Starbucks and Uber just inked a deal which integrates the latter’s transportation functionality into the Starbucks app, allowing user to select Uber as an option for navigating to the closest store for their caffeine fix. This new feature is thanks to Uber’s release of its API to a number of firms, allowing them to bake in this sort of functionality into their own native apps.
But, as my wife incredulously put it, “there are a thousand Starbuckses in every city.” She’s pretty close to correct. There are 212 Starbucks outposts in Manhattan – an appropriate number, no? – meaning that there are, on average, six caffeinated mermaid-themed coffeehouses for every one of New York’s 33.7 square miles, negating the need to ever take a cab to Starbucks. Have you ever heard anyone say, “I drove to the Starbucks on West 17th?” Of course you haven’t. Partially because there isn’t one, and partially because there are other outposts on 12th, 14th, 15th, 16th, and 19th. Part of Starbucks’s business model – and one of its criticisms – is its ubiquity, and the fact that one need never take a cab from their home to the nearest ‘bux.

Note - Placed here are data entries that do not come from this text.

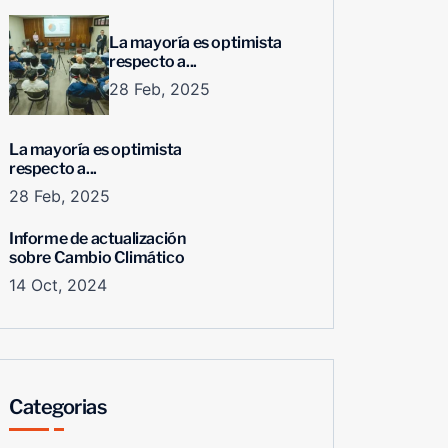
La mayoría es optimista
respecto a...
28 Feb, 2025
La mayoría es optimista
respecto a...
28 Feb, 2025
Informe de actualización
sobre Cambio Climático
14 Oct, 2024
Categorias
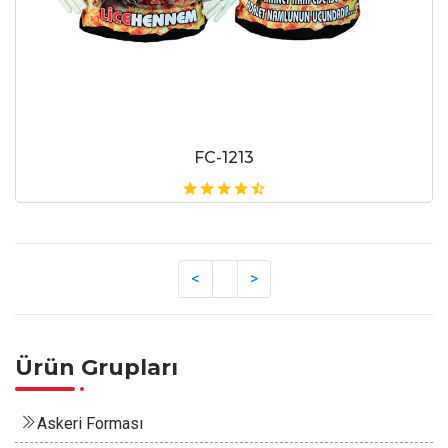
FC-1213
Ürün Grupları
Askeri Forması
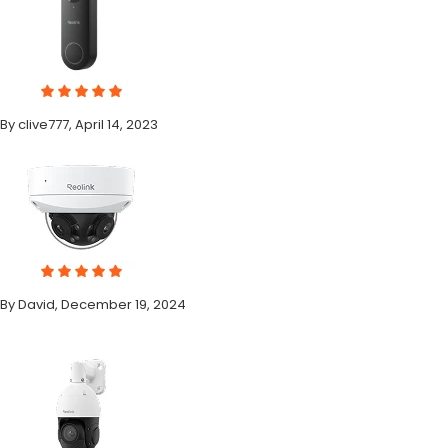
By clive777, April 14, 2023
By David, December 19, 2024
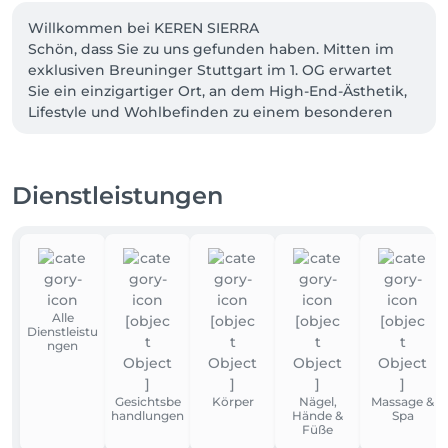
Willkommen bei KEREN SIERRA

Schön, dass Sie zu uns gefunden haben. Mitten im 
exklusiven Breuninger Stuttgart im 1. OG erwartet 
Sie ein einzigartiger Ort, an dem High-End-Ästhetik, 
Lifestyle und Wohlbefinden zu einem besonderen 
Erlebnis verschmelzen. 

Wir empfehlen, etwa 10 Minuten vor Ihrem Termin zu 
Dienstleistungen
erscheinen, um Ihre Behandlung in entspannter 
Atmosphäre beginnen zu können. Die Behandlung 
findet im 1. OG des Breuninger Stuttgart statt. Unser 
Team an der Rezeption freut sich drauf, Sie dort 
willkommen zu heißen.
Alle
Dienstleistu
ngen
Gesichtsbe
Körper
Nägel,
Massage &
handlungen
Hände &
Spa
Füße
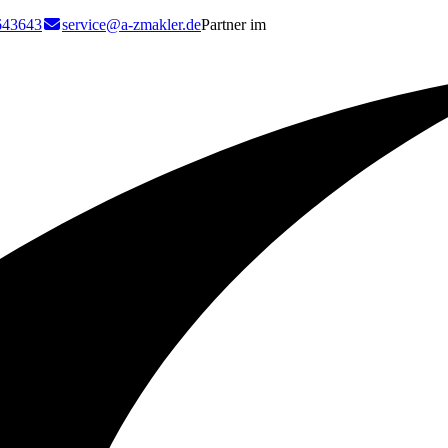
643643
service@a-zmakler.de
Partner im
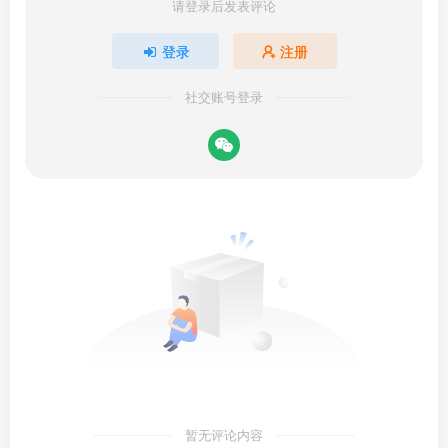
请登录后发表评论
登录
注册
社交账号登录
暂无评论内容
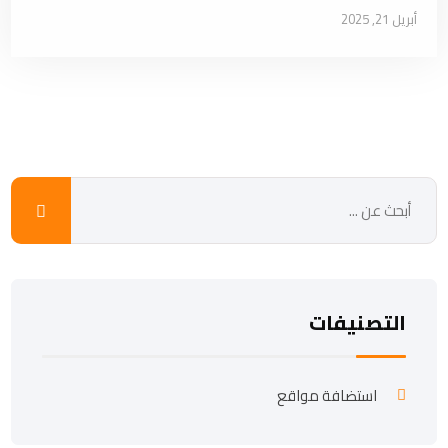
أبريل 21, 2025
التصنيفات
استضافة مواقع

Unless they roll out Starbucks Mobile Pour, that is.
But Uber’s goal is broader. They want to become your go-to form of transportation, replacing public transportation, your own car, a rental car, and especially, Lyft. And so it’s not necessarily about tapping into the mobile coffee-drinkers market inasmuch as it is about becoming the default transportation option for any trip, no matter the distance. It’s about the consumer psychology, not the practicality.
And to that end, the Uber-Starbucks deal is one that maintains Uber’s affordable luxury brand cachet. Much like American Express, with whom it has partnered as well, Uber, and Starbucks, are predicated upon the idea of affordable luxury. In contrast to coffee from Dunkin’ Donuts or McDonald’s, the cost of a Starbucks Americano skews 20-75% higher. But, like the experience of hailing a car from one’s smartphone, the Starbucks experience is a rarified, wi-fi-ed, Norah Jonesified one. I paid $4.50 for this latte, and I will certainly not move my Macbook Air.
Now excuse me, I think the barista just called my name.